Asıl adı, ibû Ali Hasan'dır. Memleketin nizamlarının kurucusu anlamına gelen Nizam-ül mülk adı verilmiştir. Meşhur Nizamiye Medreseleri'nin de kurucusudur. Vezirliği tam yirmidokuz yıl sürmüştür. Sufilere büyük saygı gösterir , Bunu kınayanlara da şöyle demiştir: "Bir ara hükümdarlardan birine hizmet ederken, adamın biri gelip bana şöyle dedi: 'Yarın kendisini köpeklerin yiyeceği birine daha ne kadar hizmet edeceksin? Sana faydalı olacak kimselere hizmet et; köpeklerin yiyeceği kimseye değil!'
Adamın söylediklerini anlamamıştım. Ancak kendisine hizmet ettiğim hükümdar, o akşam içki içmiş ve sarhoş olmuştu. O haliyle gece vakti dışarı çıktı. Bahçede yabancılara saldıran köpekleri vardı. Kokusunu farklı bulmuş olacaklar ki, o gece onu da parçaladılar. Sabah olup manzarayı görünce, adamın o sözü aklıma geldi ve irkildim. işte, beni uyaran bu şeyh gibisini arıyorum."

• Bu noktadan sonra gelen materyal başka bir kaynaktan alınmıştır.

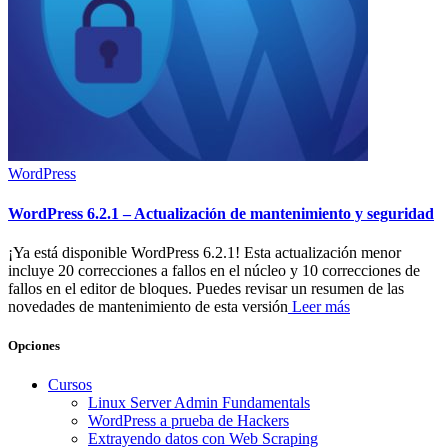
WordPress
WordPress 6.2.1 – Actualización de mantenimiento y seguridad
¡Ya está disponible WordPress 6.2.1! Esta actualización menor
incluye 20 correcciones a fallos en el núcleo y 10 correcciones de
fallos en el editor de bloques. Puedes revisar un resumen de las
novedades de mantenimiento de esta versión
Leer más
Opciones
Cursos
Linux Server Admin Fundamentals
WordPress a prueba de Hackers
Extrayendo datos con Web Scraping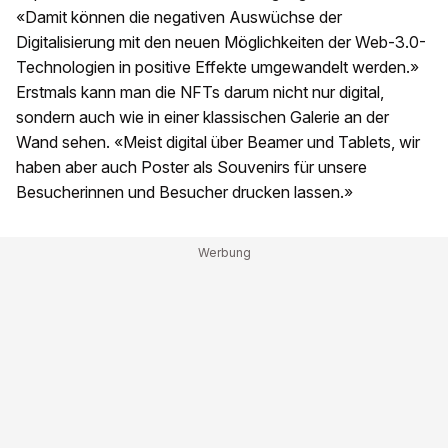
«Damit können die negativen Auswüchse der
Digitalisierung mit den neuen Möglichkeiten der Web-3.0-
Technologien in positive Effekte umgewandelt werden.»
Erstmals kann man die NFTs darum nicht nur digital,
sondern auch wie in einer klassischen Galerie an der
Wand sehen. «Meist digital über Beamer und Tablets, wir
haben aber auch Poster als Souvenirs für unsere
Besucherinnen und Besucher drucken lassen.»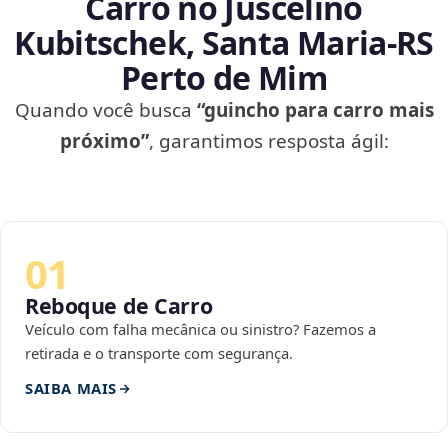
Carro no Juscelino
Kubitschek, Santa Maria‑RS
Perto de Mim
Quando você busca
“guincho para carro mais
próximo”
, garantimos resposta ágil:
01
Reboque de Carro
Veículo com falha mecânica ou sinistro? Fazemos a
retirada e o transporte com segurança.
SAIBA MAIS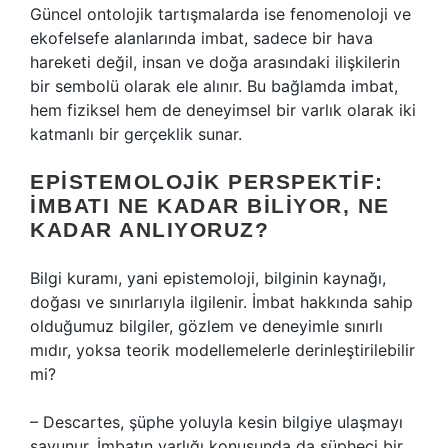
Güncel ontolojik tartışmalarda ise fenomenoloji ve
ekofelsefe alanlarında imbat, sadece bir hava
hareketi değil, insan ve doğa arasındaki ilişkilerin
bir sembolü olarak ele alınır. Bu bağlamda imbat,
hem fiziksel hem de deneyimsel bir varlık olarak iki
katmanlı bir gerçeklik sunar.
EPISTEMOLOJIK PERSPEKTIF:
İMBATI NE KADAR BILIYOR, NE
KADAR ANLIYORUZ?
Bilgi kuramı
, yani epistemoloji, bilginin kaynağı,
doğası ve sınırlarıyla ilgilenir. İmbat hakkında sahip
olduğumuz bilgiler, gözlem ve deneyimle sınırlı
mıdır, yoksa teorik modellemelerle derinleştirilebilir
mi?
– Descartes, şüphe yoluyla kesin bilgiye ulaşmayı
savunur. İmbatın varlığı konusunda da şüpheci bir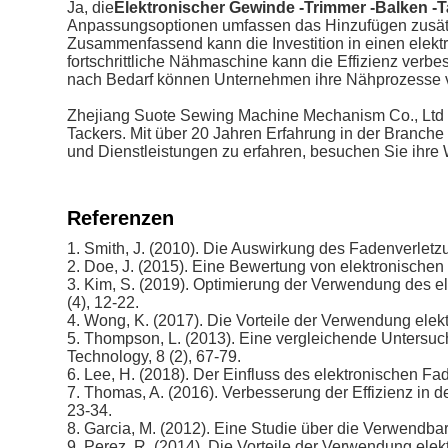
Ja, die
Elektronischer Gewinde -Trimmer -Balken -
Anpassungsoptionen umfassen das Hinzufügen zusätz
Zusammenfassend kann die Investition in einen elek
fortschrittliche Nähmaschine kann die Effizienz verbe
nach Bedarf können Unternehmen ihre Nähprozesse v
Zhejiang Suote Sewing Machine Mechanism Co., Ltd is
Tackers. Mit über 20 Jahren Erfahrung in der Branche
und Dienstleistungen zu erfahren, besuchen Sie ihre 
Referenzen
1. Smith, J. (2010). Die Auswirkung des Fadenverletzu
2. Doe, J. (2015). Eine Bewertung von elektronischen 
3. Kim, S. (2019). Optimierung der Verwendung des e
(4), 12-22.
4. Wong, K. (2017). Die Vorteile der Verwendung elekt
5. Thompson, L. (2013). Eine vergleichende Untersuc
Technology, 8 (2), 67-79.
6. Lee, H. (2018). Der Einfluss des elektronischen Fa
7. Thomas, A. (2016). Verbesserung der Effizienz in 
23-34.
8. Garcia, M. (2012). Eine Studie über die Verwendbar
9. Perez, R. (2014). Die Vorteile der Verwendung elekt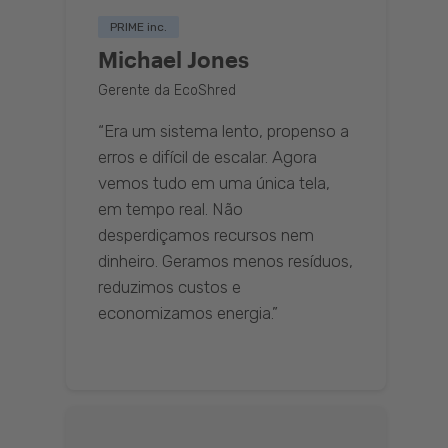
PRIME inc.
Michael Jones
Gerente da EcoShred
“Era um sistema lento, propenso a
erros e difícil de escalar. Agora
vemos tudo em uma única tela,
em tempo real. Não
desperdiçamos recursos nem
dinheiro. Geramos menos resíduos,
reduzimos custos e
economizamos energia.”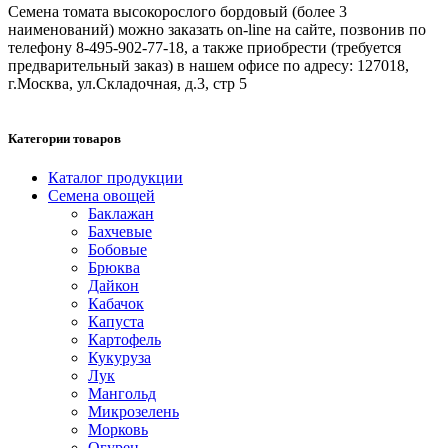
Семена томата высокорослого бордовый (более 3
наименований) можно заказать on-line на сайте, позвонив по
телефону 8-495-902-77-18, а также приобрести (требуется
предварительный заказ) в нашем офисе по адресу: 127018,
г.Москва, ул.Складочная, д.3, стр 5
Категории товаров
Каталог продукции
Семена овощей
Баклажан
Бахчевые
Бобовые
Брюква
Дайкон
Кабачок
Капуста
Картофель
Кукуруза
Лук
Мангольд
Микрозелень
Морковь
Огурец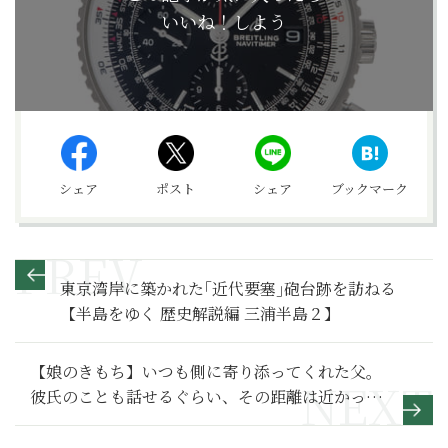
いいね！しよう
シェア
ポスト
シェア
ブックマーク
東京湾岸に築かれた｢近代要塞｣砲台跡を訪ねる
【半島をゆく 歴史解説編 三浦半島２】
【娘のきもち】いつも側に寄り添ってくれた父。
彼氏のことも話せるぐらい、その距離は近かった
～その1～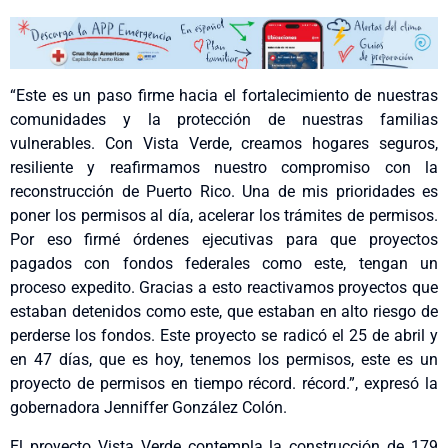
“Este es un paso firme hacia el fortalecimiento de nuestras
comunidades y la protección de nuestras familias
vulnerables. Con Vista Verde, creamos hogares seguros,
resiliente y reafirmamos nuestro compromiso con la
reconstrucción de Puerto Rico. Una de mis prioridades es
poner los permisos al día, acelerar los trámites de permisos.
Por eso firmé órdenes ejecutivas para que proyectos
pagados con fondos federales como este, tengan un
proceso expedito. Gracias a esto reactivamos proyectos que
estaban detenidos como este, que estaban en alto riesgo de
perderse los fondos. Este proyecto se radicó el 25 de abril y
en 47 días, que es hoy, tenemos los permisos, este es un
proyecto de permisos en tiempo récord. récord.”, expresó la
gobernadora Jenniffer González Colón.
El proyecto Vista Verde contempla la construcción de 179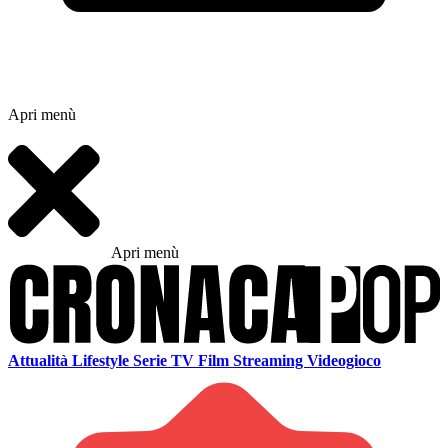
Apri menù
Apri menù
Attualità
Lifestyle
Serie TV
Film
Streaming
Videogioco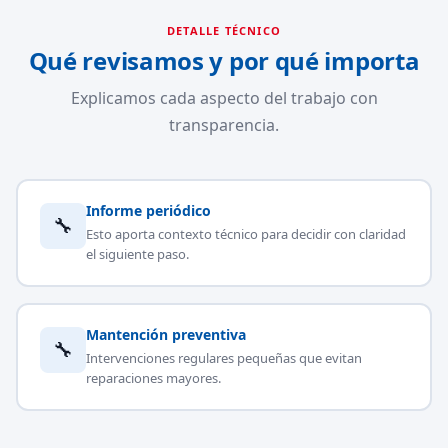
DETALLE TÉCNICO
Qué revisamos y por qué importa
Explicamos cada aspecto del trabajo con
transparencia.
Informe periódico
🔧
Esto aporta contexto técnico para decidir con claridad
el siguiente paso.
Mantención preventiva
🔧
Intervenciones regulares pequeñas que evitan
reparaciones mayores.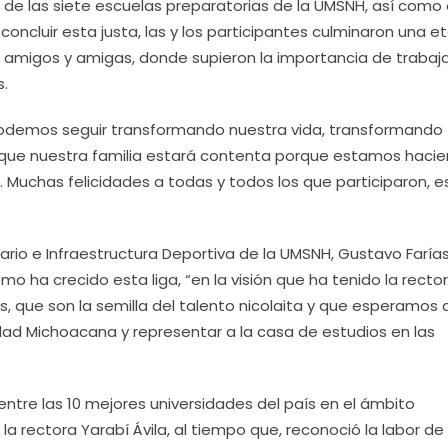
de las siete escuelas preparatorias de la UMSNH, así como 
concluir esta justa, las y los participantes culminaron una e
amigos y amigas, donde supieron la importancia de trabaja
s.
podemos seguir transformando nuestra vida, transformando
o que nuestra familia estará contenta porque estamos haci
. Muchas felicidades a todas y todos los que participaron, e
itario e Infraestructura Deportiva de la UMSNH, Gustavo Faría
mo ha crecido esta liga, “en la visión que ha tenido la recto
es, que son la semilla del talento nicolaita y que esperamos
dad Michoacana y representar a la casa de estudios en las
entre las 10 mejores universidades del país en el ámbito
a rectora Yarabí Ávila, al tiempo que, reconoció la labor de 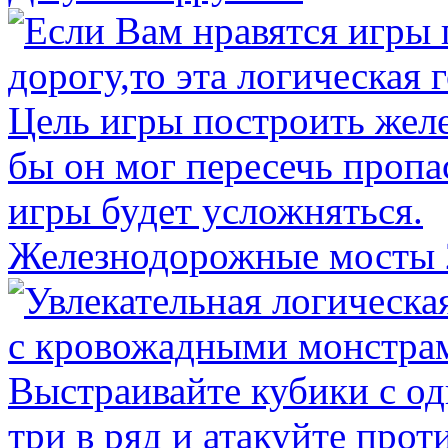
Железнодорожные мосты 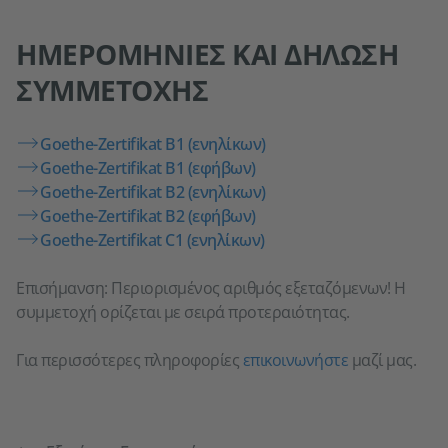
ΗΜΕΡΟΜΗΝΊΕΣ ΚΑΙ ΔΉΛΩΣΗ
ΣΥΜΜΕΤΟΧΉΣ
Goethe-Zertifikat B1 (ενηλίκων)
Goethe-Zertifikat B1 (εφήβων)
Goethe-Zertifikat B2 (ενηλίκων)
Goethe-Zertifikat B2 (εφήβων)
Goethe-Zertifikat C1 (ενηλίκων)
Επισήμανση: Περιορισμένος αριθμός εξεταζόμενων! Η
συμμετοχή ορίζεται με σειρά προτεραιότητας.
Για περισσότερες πληροφορίες
επικοινωνήστε
μαζί μας.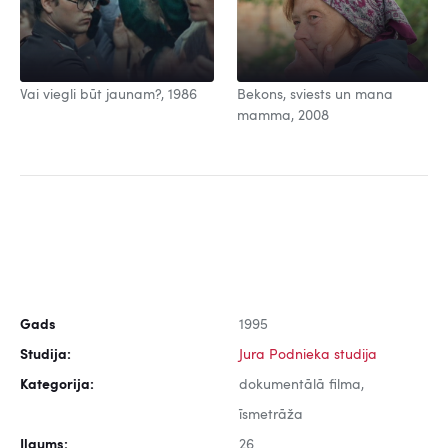
Vai viegli būt jaunam?, 1986
Bekons, sviests un mana
mamma, 2008
Gads
1995
Studija:
Jura Podnieka studija
Kategorija:
dokumentālā filma,
īsmetrāža
Ilgums:
26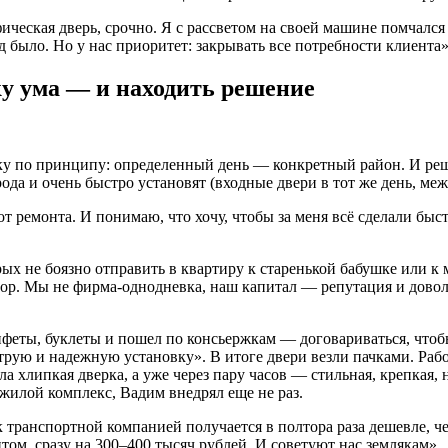
ческая дверь, срочно. Я с рассветом на своей машине помчался 
д было. Но у нас приоритет: закрывать все потребности клиента»
у ума — и находить решение
ку по принципу: определенный день — конкретный район. И ре
орода и очень быстро установят (входные двери в тот же день, м
 от ремонта. И понимаю, что хочу, чтобы за меня всё сделали бы
х не боязно отправить в квартиру к старенькой бабушке или к 
 пор. Мы не фирма-однодневка, наш капитал — репутация и довол
нфеты, буклеты и пошел по консьержкам — договариваться, что
струю и надежную установку». В итоге двери везли пачками. Р
ла хлипкая дверка, а уже через пару часов — стильная, крепкая,
й жилой комплекс, Вадим внедрял еще не раз.
 транспортной компанией получается в полтора раза дешевле, ч
ом, сразу на 300–400 тысяч рублей. И советуют нас землякам».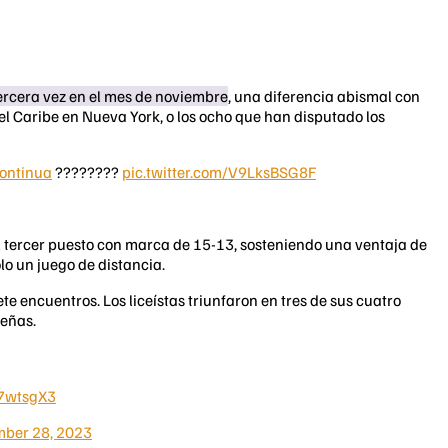
ercera vez en el mes de noviembre
, una diferencia abismal con
el Caribe en Nueva York, o los ocho que han disputado los
ontinua
????????
pic.twitter.com/V9LksBSG8F
l tercer puesto con marca de 15-13, sosteniendo una ventaja de
olo un juego de distancia.
e encuentros. Los liceístas triunfaron en tres de sus cuatro
aeñas.
z7wtsgX3
ber 28, 2023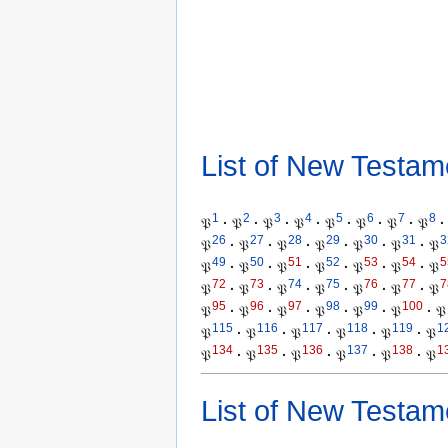
List of New Testam
1
2
3
4
5
6
7
8
𝔓
·
𝔓
·
𝔓
·
𝔓
·
𝔓
·
𝔓
·
𝔓
·
𝔓
·
26
27
28
29
30
31
3
𝔓
·
𝔓
·
𝔓
·
𝔓
·
𝔓
·
𝔓
·
𝔓
49
50
51
52
53
54
5
𝔓
·
𝔓
·
𝔓
·
𝔓
·
𝔓
·
𝔓
·
𝔓
72
73
74
75
76
77
7
𝔓
·
𝔓
·
𝔓
·
𝔓
·
𝔓
·
𝔓
·
𝔓
95
96
97
98
99
100
𝔓
·
𝔓
·
𝔓
·
𝔓
·
𝔓
·
𝔓
·
𝔓
115
116
117
118
119
1
𝔓
·
𝔓
·
𝔓
·
𝔓
·
𝔓
·
𝔓
134
135
136
137
138
1
𝔓
·
𝔓
·
𝔓
·
𝔓
·
𝔓
·
𝔓
List of New Testam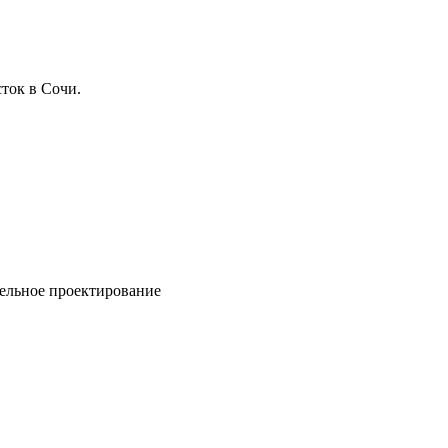
ток в Сочи.
ельное проектирование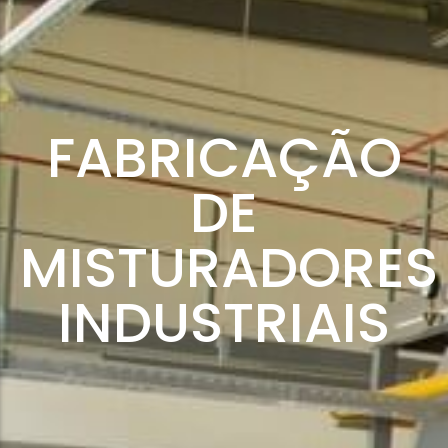
FABRICAÇÃO
DE
MISTURADORES
INDUSTRIAIS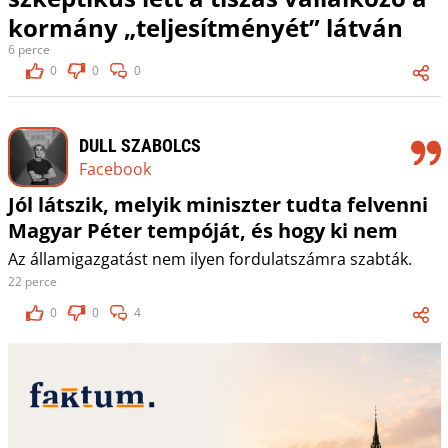
kormány „teljesítményét” látván
6 perce
0
0
0
DULL SZABOLCS
Facebook
Jól látszik, melyik miniszter tudta felvenni
Magyar Péter tempóját, és hogy ki nem
Az államigazgatást nem ilyen fordulatszámra szabták.
22 perce
0
0
4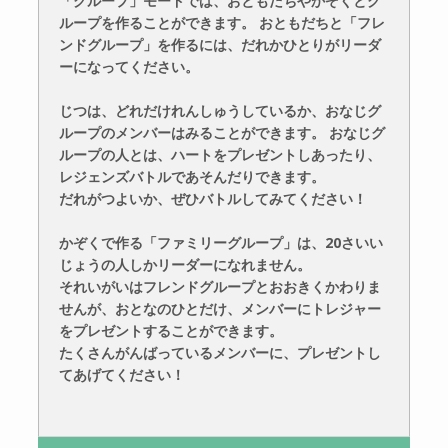
「グループ」モードでは、おともだちやかぞくとグ
ループを作ることができます。 おともだちと「フレ
ンドグループ」を作るには、だれかひとりがリーダ
ーになってください。
じつは、どれだけれんしゅうしているか、おなじグ
ループのメンバーはみることができます。 おなじグ
ループの人とは、ハートをプレゼントしあったり、
レジェンズバトルであそんだりできます。
だれがつよいか、ぜひバトルしてみてください！
かぞくで作る「ファミリーグループ」は、20さいい
じょうの人しかリーダーになれません。
それいがいはフレンドグループとおおきくかわりま
せんが、おとなのひとだけ、メンバーにトレジャー
をプレゼントすることができます。
たくさんがんばっているメンバーに、プレゼントし
てあげてください！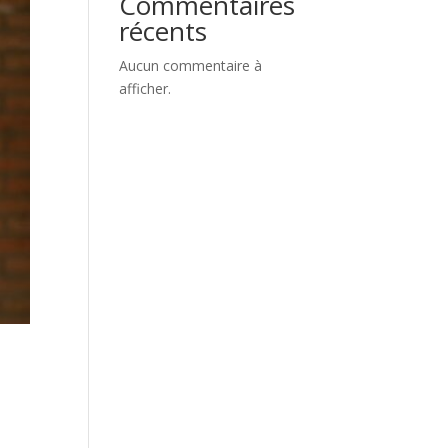
Commentaires
récents
Aucun commentaire à
afficher.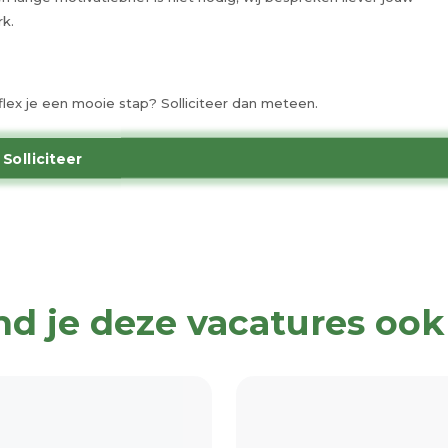
k.
Proflex je een mooie stap? Solliciteer dan meteen.
Solliciteer
nd je deze vacatures ook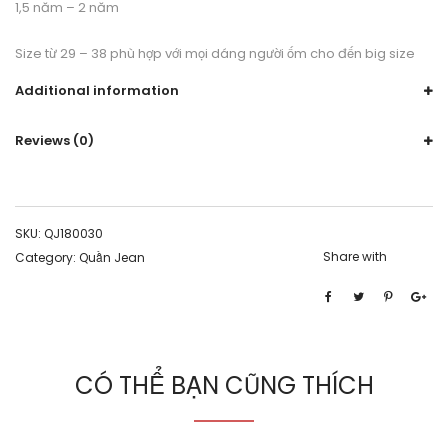
1,5 năm – 2 năm
Size từ 29 – 38 phù hợp với mọi dáng người ốm cho đến big size
Additional information
Reviews (0)
SKU:
QJ180030
Share with
Category:
Quần Jean
CÓ THỂ BẠN CŨNG THÍCH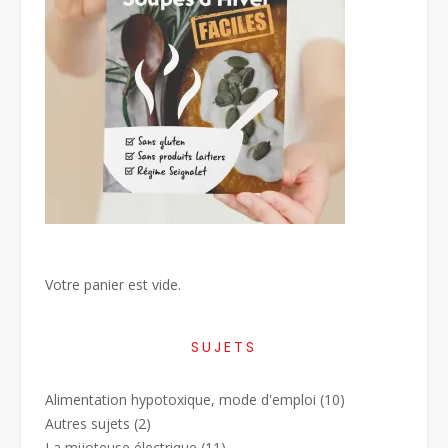
Votre panier est vide.
SUJETS
Alimentation hypotoxique, mode d'emploi
(10)
Autres sujets
(2)
La mijoteuse électrique
(11)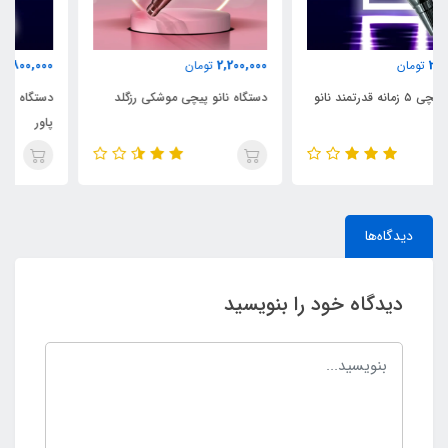
2,800,000
2,200,000
تومان
تومان
دستگاه نانو پیچی موشکی رزگلد
دستگاه پیچی ۵ زمانه قدرتمند نانو
پاور
دیدگاه‌ها
دیدگاه خود را بنویسید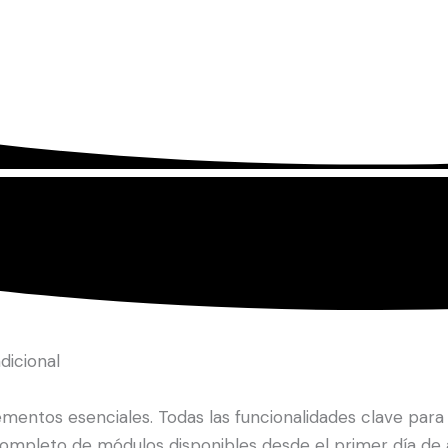
dicional
ntos esenciales. Todas las funcionalidades clave para 
 completo de módulos disponibles desde el primer día de 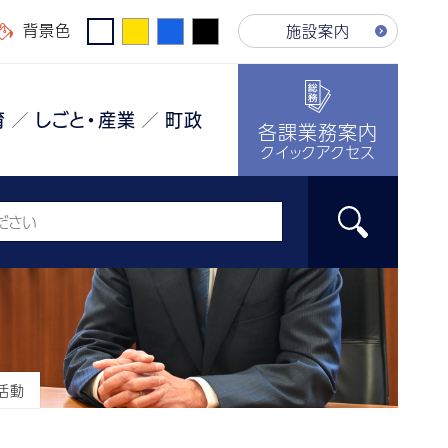
背景色
施設案内
育
しごと・産業
町政
各課業務案内
クイックアクセス
活動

Nizamülmülk'ün son günlerinde bir meseleden dolayı Sultan Melikşah'la arası açılmıştı. Melikşah da bu kıymetli vezirini harcamak için teşebbüse geçmişti. Nizam-ül mülk bu gerginlik üzerine şu sözleri sarfetmişti: 'Sultanın tacının varlığı bu divite bağlıdır. Bu divitin (kalem ve hokkanın) kapağını kapatırsam, onun hükümdarlığı da yok olur!'
14 Ekim (1092) tarihinde Isfahan-Bağdad yolu üzerinde Sıhne mevkiinde meşhur Alamut teröristi Hasan Sabbah'ın uyuşturucu müptelası fedâisi Deylemli bir genç tarafından şehid edilmiştir.